YOUR INSTRUCTIONS – The entries below contain pictures. Write out only the lines from the line with "Uselab BV - concept, ontwer" up to and including the line with "Østerbæksvej 17, 2. th, 5230", exactly, without them.

DATA EXTRACTS –
=-=-=

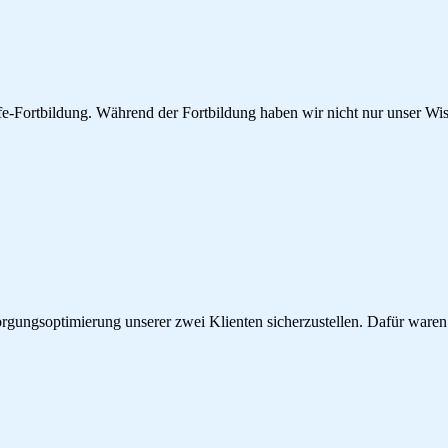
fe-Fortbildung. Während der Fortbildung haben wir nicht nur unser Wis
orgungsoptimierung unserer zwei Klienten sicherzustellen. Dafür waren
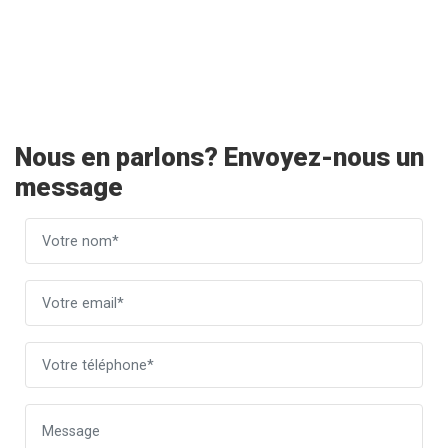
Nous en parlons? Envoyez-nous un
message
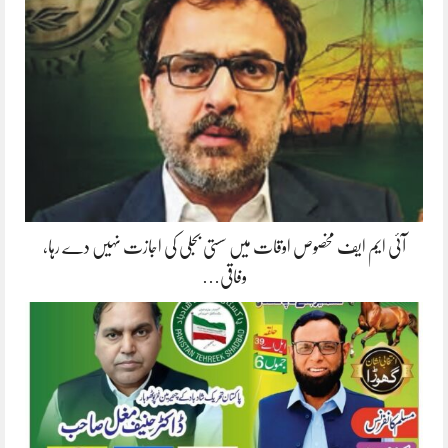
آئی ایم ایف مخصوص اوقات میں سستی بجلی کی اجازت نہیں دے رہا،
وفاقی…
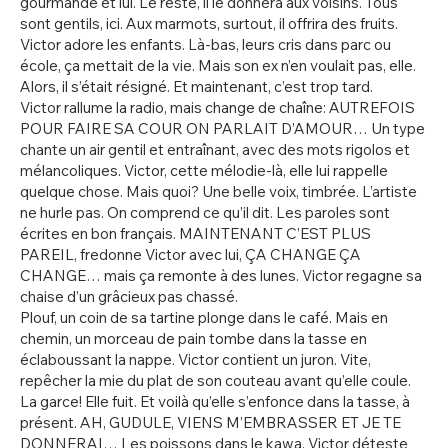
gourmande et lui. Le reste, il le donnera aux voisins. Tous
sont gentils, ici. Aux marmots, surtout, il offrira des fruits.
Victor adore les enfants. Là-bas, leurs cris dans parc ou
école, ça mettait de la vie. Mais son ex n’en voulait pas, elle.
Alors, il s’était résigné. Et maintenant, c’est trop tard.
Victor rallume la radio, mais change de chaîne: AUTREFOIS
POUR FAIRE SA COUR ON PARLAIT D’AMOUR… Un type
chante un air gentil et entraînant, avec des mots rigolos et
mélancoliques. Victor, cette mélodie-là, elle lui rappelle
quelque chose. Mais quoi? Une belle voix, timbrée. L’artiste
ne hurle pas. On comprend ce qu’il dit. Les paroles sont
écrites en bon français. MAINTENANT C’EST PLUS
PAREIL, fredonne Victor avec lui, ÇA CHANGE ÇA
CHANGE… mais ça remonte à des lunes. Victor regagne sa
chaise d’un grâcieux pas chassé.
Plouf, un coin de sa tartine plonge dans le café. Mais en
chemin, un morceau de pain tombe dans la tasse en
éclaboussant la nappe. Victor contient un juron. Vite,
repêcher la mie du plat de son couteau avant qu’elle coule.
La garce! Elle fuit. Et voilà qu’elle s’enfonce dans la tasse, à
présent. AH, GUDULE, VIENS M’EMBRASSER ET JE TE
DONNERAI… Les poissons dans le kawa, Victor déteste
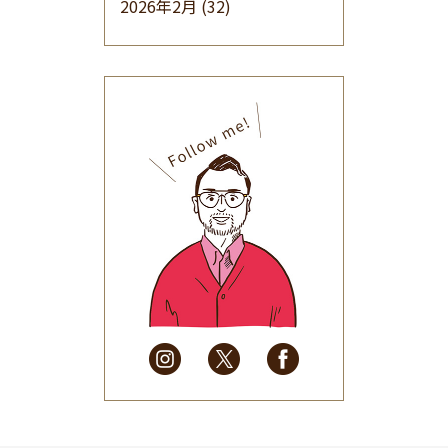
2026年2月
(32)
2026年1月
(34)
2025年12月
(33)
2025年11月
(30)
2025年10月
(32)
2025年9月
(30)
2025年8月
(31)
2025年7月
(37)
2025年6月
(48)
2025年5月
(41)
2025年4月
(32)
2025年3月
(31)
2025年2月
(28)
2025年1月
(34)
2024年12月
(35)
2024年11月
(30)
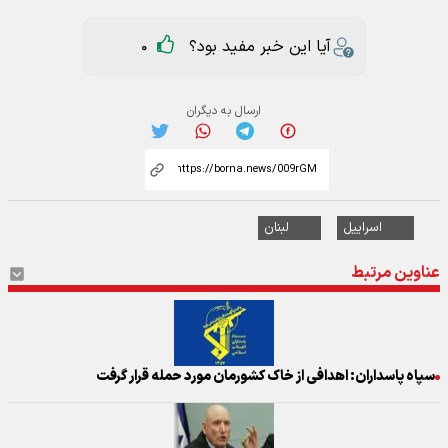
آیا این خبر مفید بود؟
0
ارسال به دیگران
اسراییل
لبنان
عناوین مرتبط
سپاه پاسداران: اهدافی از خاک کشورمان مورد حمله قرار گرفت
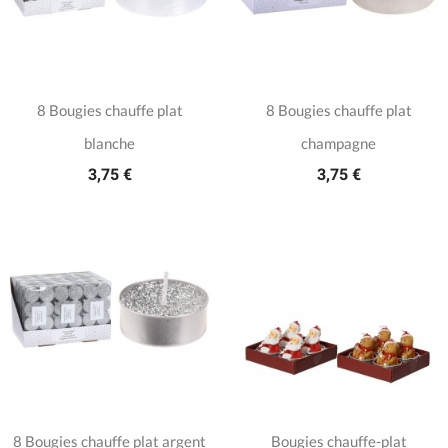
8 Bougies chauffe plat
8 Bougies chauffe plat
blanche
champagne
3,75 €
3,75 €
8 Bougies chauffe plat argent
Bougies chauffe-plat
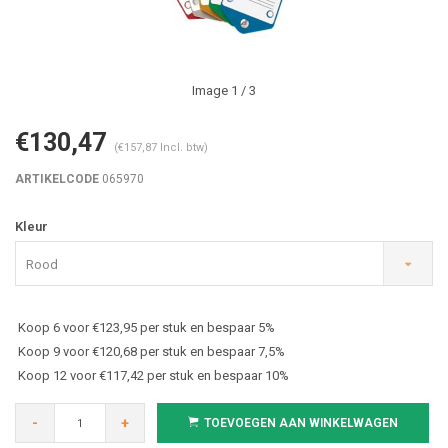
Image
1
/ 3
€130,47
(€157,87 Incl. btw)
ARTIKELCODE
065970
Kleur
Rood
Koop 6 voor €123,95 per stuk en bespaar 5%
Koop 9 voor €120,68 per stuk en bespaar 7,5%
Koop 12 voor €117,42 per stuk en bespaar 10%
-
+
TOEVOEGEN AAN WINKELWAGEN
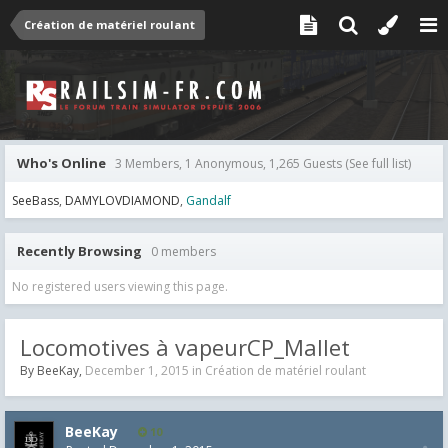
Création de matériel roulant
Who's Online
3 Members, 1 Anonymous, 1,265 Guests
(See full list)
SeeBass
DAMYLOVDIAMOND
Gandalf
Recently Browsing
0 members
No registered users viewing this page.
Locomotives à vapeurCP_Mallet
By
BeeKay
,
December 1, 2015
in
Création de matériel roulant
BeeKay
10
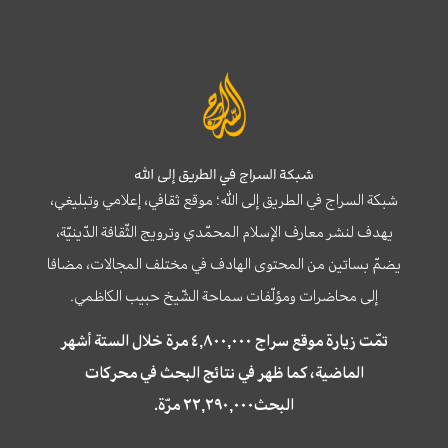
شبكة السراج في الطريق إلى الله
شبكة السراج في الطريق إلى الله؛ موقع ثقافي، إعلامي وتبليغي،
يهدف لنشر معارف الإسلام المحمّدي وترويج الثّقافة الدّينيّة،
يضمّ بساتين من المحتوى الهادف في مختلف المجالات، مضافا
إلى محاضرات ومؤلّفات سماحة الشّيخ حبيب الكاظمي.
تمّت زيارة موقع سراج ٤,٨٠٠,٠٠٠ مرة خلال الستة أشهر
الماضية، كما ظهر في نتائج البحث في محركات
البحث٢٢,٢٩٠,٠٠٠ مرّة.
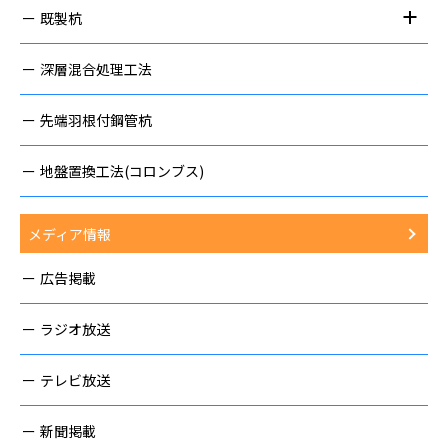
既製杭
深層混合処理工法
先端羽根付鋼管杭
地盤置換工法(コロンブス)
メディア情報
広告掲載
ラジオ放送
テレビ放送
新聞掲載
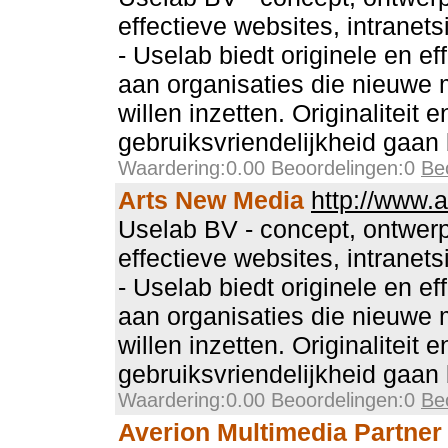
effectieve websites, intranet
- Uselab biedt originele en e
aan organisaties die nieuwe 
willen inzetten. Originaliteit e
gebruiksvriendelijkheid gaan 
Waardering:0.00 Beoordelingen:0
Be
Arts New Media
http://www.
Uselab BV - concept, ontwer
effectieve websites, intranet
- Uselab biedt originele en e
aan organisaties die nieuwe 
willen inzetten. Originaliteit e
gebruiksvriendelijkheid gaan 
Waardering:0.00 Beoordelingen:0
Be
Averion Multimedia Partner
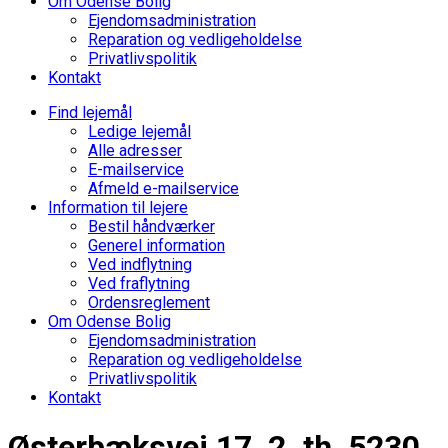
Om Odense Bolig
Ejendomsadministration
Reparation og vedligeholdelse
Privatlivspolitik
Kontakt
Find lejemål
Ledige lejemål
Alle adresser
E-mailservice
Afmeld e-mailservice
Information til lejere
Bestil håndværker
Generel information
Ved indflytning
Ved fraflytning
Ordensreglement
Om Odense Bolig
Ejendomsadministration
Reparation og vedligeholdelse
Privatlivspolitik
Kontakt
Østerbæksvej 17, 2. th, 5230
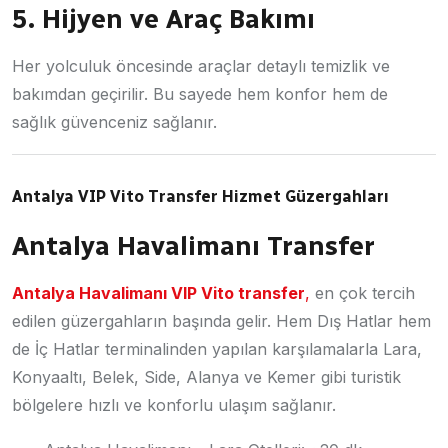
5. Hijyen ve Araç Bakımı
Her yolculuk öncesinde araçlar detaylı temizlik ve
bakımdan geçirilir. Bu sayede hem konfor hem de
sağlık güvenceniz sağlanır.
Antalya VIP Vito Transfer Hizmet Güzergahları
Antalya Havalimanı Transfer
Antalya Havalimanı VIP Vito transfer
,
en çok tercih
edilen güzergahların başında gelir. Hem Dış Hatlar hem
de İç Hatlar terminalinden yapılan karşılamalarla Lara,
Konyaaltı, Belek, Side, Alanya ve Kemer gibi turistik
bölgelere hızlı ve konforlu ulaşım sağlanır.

=-=-=

EXERCISE OUTPUT –
Uselab BV - concept, ontwer
effectieve websites, intranet
- Uselab biedt originele en e
aan organisaties die nieuwe 
willen inzetten. Originaliteit e
gebruiksvriendelijkheid gaan 
Waardering:0.00 Beoordelingen:0
Be
Averion Multimedia Partner
Om Odense Bolig
Ejendomsadministration
Reparation og vedligeholdelse
Privatlivspolitik
Kontakt
Find lejemål
Ledige lejemål
Alle adresser
E-mailservice
Afmeld e-mailservice
Information til lejere
Bestil håndværker
Generel information
Ved indflytning
Ved fraflytning
Ordensreglement
Om Odense Bolig
Ejendomsadministration
Reparation og vedligeholdelse
Privatlivspolitik
Kontakt
Østerbæksvej 17, 2. th, 5230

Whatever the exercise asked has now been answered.